Where the person has made an advance care statement, the guardian must give effect to the statement even if it is not in the person’s best interests. The only exceptions to this are:
- If the person still has capacity and states he or she does not want to give effect to the statement.
- It is impracticable, unlawful, onerous or unreasonable to make the decision the person would have made.
- There is no reasonable possibility the person would have intended the advance care statement to apply in the circumstances.
Can health professionals withhold or withdraw treatment without the consent of a person's substitute decision-maker?
No. It is considered unprofessional conduct if a health professional performs a health care action, including withholding or withdrawing life-sustaining treatment, without consent on a person with impaired capacity. The only time a health professional can act without consent is if there are other laws in the Northern Territory which allow this to occur i.e. in an emergency situation.
Health professionals have no duty to treat a person if the treatment would be of no benefit, not in the person’s best interests, or futile. This is the case even if a person's substitute decision-maker requests treatment. Where treatment is futile or non-beneficial, a health professional is not required to obtain consent to the withholding or withdrawing of such treatment (though, as a matter of practice they may wish to do so).
Find out more about the law on futile or non-beneficial treatment at Adult Treatment Decisions.
Emergency medical treatment
When can emergency treatment be provided, and is consent required?
Under the Emergency Medical Operations Act 1973 (NT) a medical practitioner can perform a surgical operation on a person without consent if he or she believes the person is in danger of dying or suffering a serious permanent disability, and the operation is needed to prevent this.
However, if the person has impaired capacity, a medical practitioner cannot perform an operation unless it is not possible to delay the operation until:
- they can determine if an advance consent decision has been made, or
- a consent decision can be given by a substitute-decision maker, the Northern Territory Civil and Administrative Tribunal or anyone else.

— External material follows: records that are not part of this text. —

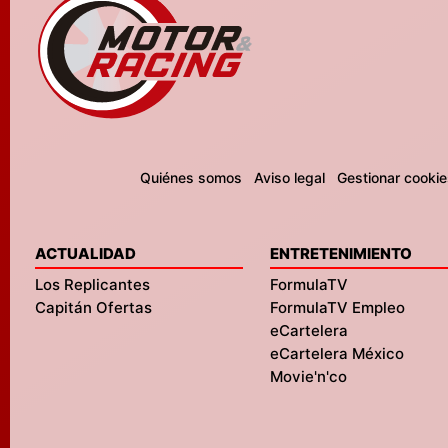
Quiénes somos
Aviso legal
Gestionar cookie
ACTUALIDAD
ENTRETENIMIENTO
Los Replicantes
FormulaTV
Capitán Ofertas
FormulaTV Empleo
eCartelera
eCartelera México
Movie'n'co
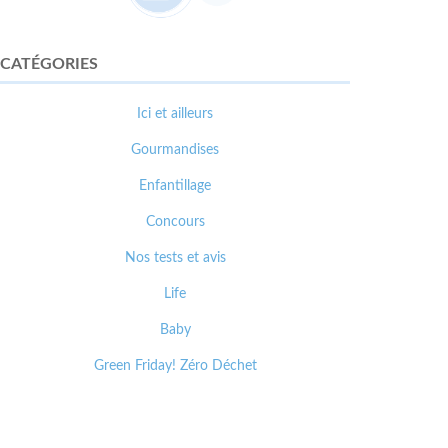
CATÉGORIES
Ici et ailleurs
Gourmandises
Enfantillage
Concours
Nos tests et avis
Life
Baby
Green Friday! Zéro Déchet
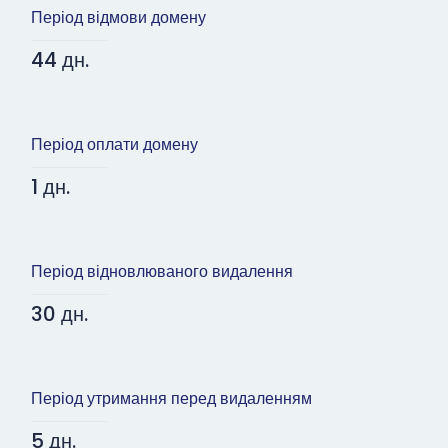
Період відмови домену
44 дн.
Період оплати домену
1 дн.
Період відновлюваного видалення
30 дн.
Період утримання перед видаленням
5 дн.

If the medical practitioner knows the person made an advance consent decision refusing consent for the operation, or that a substitute decision-maker has refused consent, then the operation cannot be performed.
If the proposed treatment is not a surgical operation, the common law will allow treatment to be given in an emergency to a person who cannot consent, unless it has been refused by the person or their substitute decision-maker.
Find out more about the law on emergency treatment at Capacity and consent to treatment.
Complaints and dispute resolution
End of life decision-making can be a very challenging and emotional time for the person, their family and friends, substitute decision-makers and health professionals. Sometimes disputes arise about medical decision-making for the person.
If anyone (including a health professional) is concerned about a substitute decision-maker, disagrees with the decisions being made, or a decision about the person’s care and treatment cannot be reached they can contact the Public Guardian about dispute resolution options.
A person can also apply to the Northern Territory Civil and Administrative Tribunal (NTCAT) for a review, variation or revocation (i.e. cancellation) of a guardianship order. The NTCAT also has broad powers to make a declaration about any matter relating to the making of a consent decision about health care action for a person with impaired capacity.